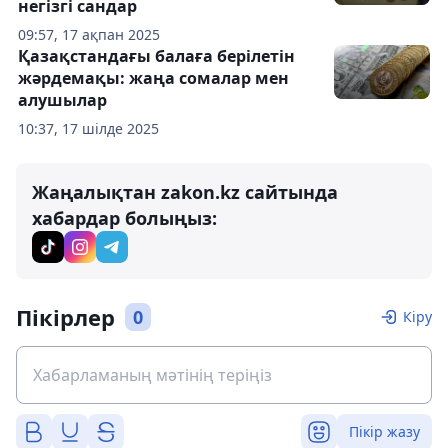
негізгі сандар
09:57, 17 ақпан 2025
Қазақстандағы балаға берілетін
жәрдемақы: жаңа сомалар мен
алушылар
10:37, 17 шілде 2025
Жаңалықтан zakon.kz сайтында
хабардар болыңыз:
Пікірлер
0
Кіру
Пікір жазу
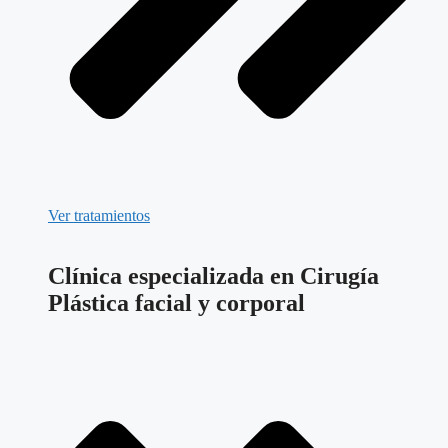
Ver tratamientos
Clínica especializada en Cirugía
Plástica facial y corporal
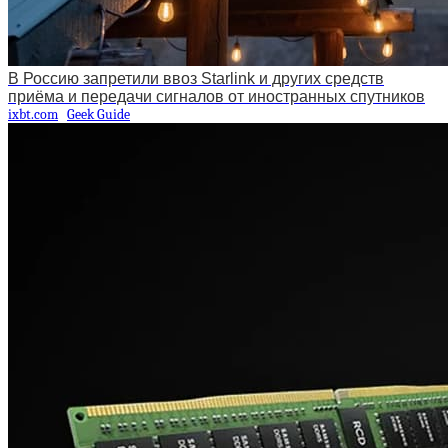
В Россию запретили ввоз Starlink и других средств
приёма и передачи сигналов от иностранных спутников
ixbt.com
Geek Guide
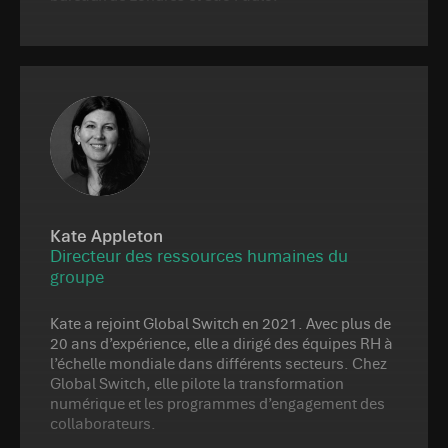
Kate Appleton
Directeur des ressources humaines du
groupe
Kate a rejoint Global Switch en 2021. Avec plus de
20 ans d’expérience, elle a dirigé des équipes RH à
l’échelle mondiale dans différents secteurs. Chez
Global Switch, elle pilote la transformation
numérique et les programmes d’engagement des
collaborateurs.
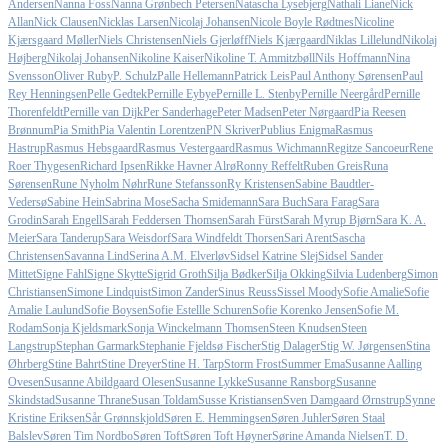
Andersen
Nanna Foss
Nanna Grønbech Petersen
Natascha Lysebjerg
Nathali Liane
Nick
Allan
Nick Clausen
Nicklas Larsen
Nicolaj Johansen
Nicole Boyle Rødtnes
Nicoline
Kjærsgaard Møller
Niels Christensen
Niels Gjerløff
Niels Kjærgaard
Niklas Lillelund
Nikolaj
Højberg
Nikolaj Johansen
Nikoline Kaiser
Nikoline T. Ammitzbøll
Nils Hoffmann
Nina
Svensson
Oliver Ruby
P. Schulz
Palle Hellemann
Patrick Leis
Paul Anthony Sørensen
Paul
Rey Henningsen
Pelle Gedtek
Pernille Eybye
Pernille L. Stenby
Pernille Neergård
Pernille
Thorenfeldt
Pernille van Dijk
Per Sanderhage
Peter Madsen
Peter Nørgaard
Pia Reesen
Brønnum
Pia Smith
Pia Valentin Lorentzen
PN Skriver
Publius Enigma
Rasmus
Hastrup
Rasmus Hebsgaard
Rasmus Vestergaard
Rasmus Wichmann
Regitze Sancoeur
Rene
Roer Thygesen
Richard Ipsen
Rikke Havner Alrø
Ronny Reffelt
Ruben Greis
Runa
Sørensen
Rune Nyholm Nøhr
Rune Stefansson
Ry Kristensen
Sabine Baudtler-
Vedersø
Sabine Hein
Sabrina Mose
Sacha Smidemann
Sara Buch
Sara Farag
Sara
Grodin
Sarah Engell
Sarah Feddersen Thomsen
Sarah Fürst
Sarah Myrup Bjørn
Sara K. A.
Meier
Sara Tanderup
Sara Weisdorf
Sara Windfeldt Thorsen
Sari Arent
Sascha
Christensen
Savanna Lind
Serina A.M. Elverløv
Sidsel Katrine Slej
Sidsel Sander
Mittet
Signe Fahl
Signe Skytte
Sigrid Groth
Silja Bødker
Silja Okking
Silvia Ludenberg
Simon
Christiansen
Simone Lindquist
Simon Zander
Sinus Reuss
Sissel Moody
Sofie Amalie
Sofie
Amalie Laulund
Sofie Boysen
Sofie Estellle Schuren
Sofie Korenko Jensen
Sofie M.
Rodam
Sonja Kjeldsmark
Sonja Winckelmann Thomsen
Steen Knudsen
Steen
Langstrup
Stephan Garmark
Stephanie Fjeldsø Fischer
Stig Dalager
Stig W. Jørgensen
Stina
Øhrberg
Stine Bahrt
Stine Dreyer
Stine H. Tarp
Storm Frost
Summer Ema
Susanne Aalling
Ovesen
Susanne Abildgaard Olesen
Susanne Lykke
Susanne Ransborg
Susanne
Skindstad
Susanne Thrane
Susan Toldam
Susse Kristiansen
Sven Damgaard Ørnstrup
Synne
Kristine Eriksen
Sår Grønnskjold
Søren E. Hemmingsen
Søren Juhler
Søren Staal
Balslev
Søren Tim Nordbo
Søren Toft
Søren Toft Høyner
Sørine Amanda Nielsen
T. D.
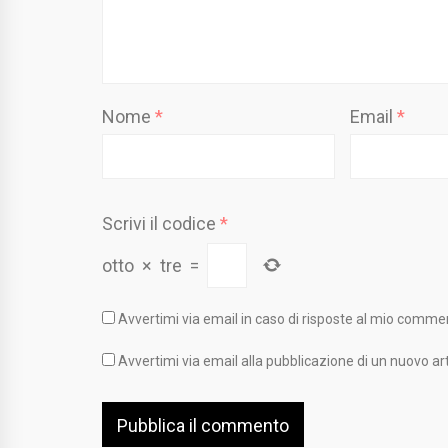
Nome
*
Email
*
Scrivi il codice
*
otto
×
tre
=
Avvertimi via email in caso di risposte al mio comme
Avvertimi via email alla pubblicazione di un nuovo art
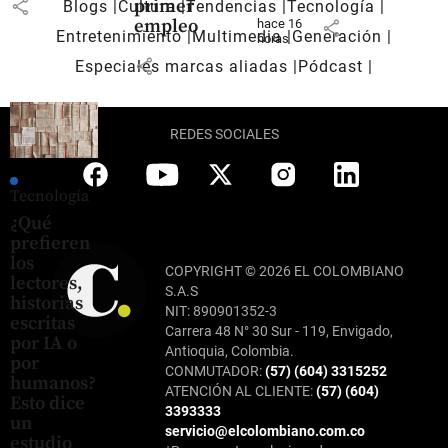
share
primer
Blogs
Cultura
Tendencias
Tecnología
empleo
hace 16
share
Entretenimiento
Multimedia
Generación
horas
share
Especiales marcas aliadas
Pódcast
REDES SOCIALES
Tecnología
¿Qué
prefieren
los
COPYRIGHT © 2026 EL COLOMBIANO
lectores,
S.A.S
historias
NIT: 890901352-3
escritas
Carrera 48 N° 30 Sur - 119, Envigado,
por IA o
Antioquia, Colombia.
por
CONMUTADOR:
(57) (604) 3315252
humanos?
ATENCIÓN AL CLIENTE:
(57) (604)
Esto dice
3393333
un
servicio@elcolombiano.com.co
estudio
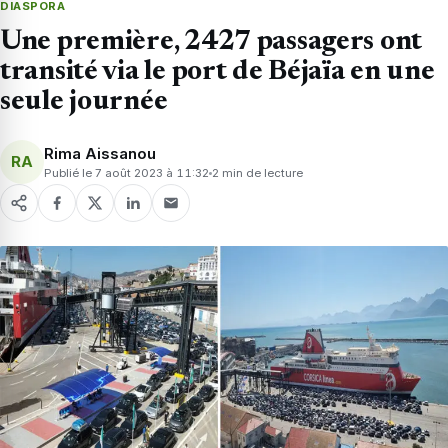
DIASPORA
Une première, 2427 passagers ont
transité via le port de Béjaïa en une
seule journée
Rima Aissanou
RA
Publié le 7 août 2023 à 11:32
2 min de lecture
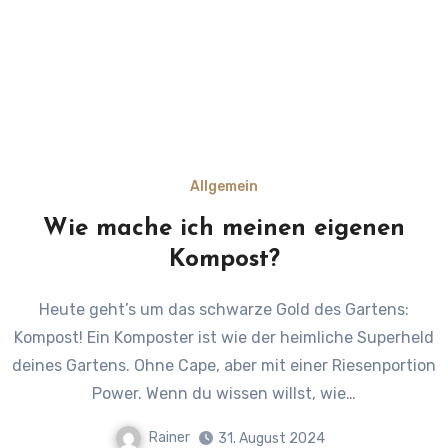
Allgemein
Wie mache ich meinen eigenen
Kompost?
Heute geht’s um das schwarze Gold des Gartens:
Kompost! Ein Komposter ist wie der heimliche Superheld
deines Gartens. Ohne Cape, aber mit einer Riesenportion
Power. Wenn du wissen willst, wie…
Rainer
31. August 2024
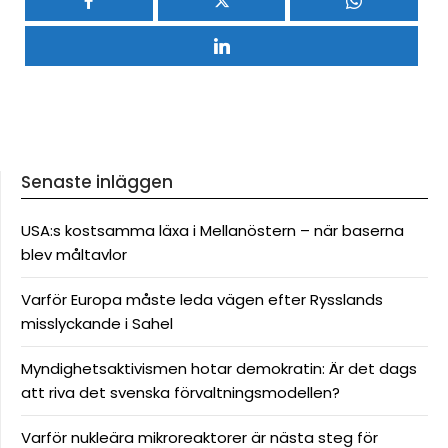
Senaste inläggen
USA:s kostsamma läxa i Mellanöstern – när baserna
blev måltavlor
Varför Europa måste leda vägen efter Rysslands
misslyckande i Sahel
Myndighetsaktivismen hotar demokratin: Är det dags
att riva det svenska förvaltningsmodellen?
Varför nukleära mikroreaktorer är nästa steg för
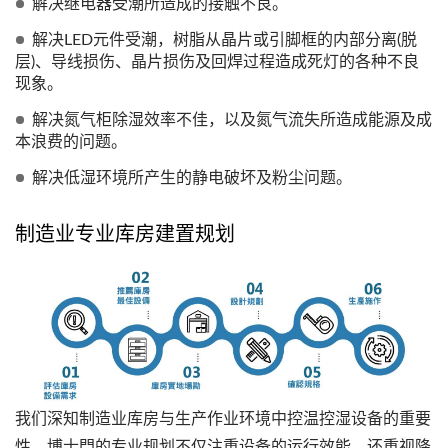
解决继电器受潮所造成的接触不良。
解决LED元件受潮，树脂从晶片或引脚框的内部分离(脱
层)、导线损伤、晶片损伤及回焊过程造成死灯的各种不良
现象。
解决氮气柜除湿效率不佳，以及氮气流失所造成能源及成
本浪费的问题。
解决低湿环境所产生的静电破坏及粉尘问题。
制造业专业库房建置规划
我们深知制造业库房与生产作业环境中控温控湿设备的重要
性，博士門的专业规划不仅注重设备的运行效能，还重视降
* * * *
■ **Exercise**
Copy each line of the entries in which the string "Sarah" is found.

■ **Finished task**
Sarah Engell
Sarah Feddersen Thomsen
Sarah Fürst
Sarah Myrup Bjørn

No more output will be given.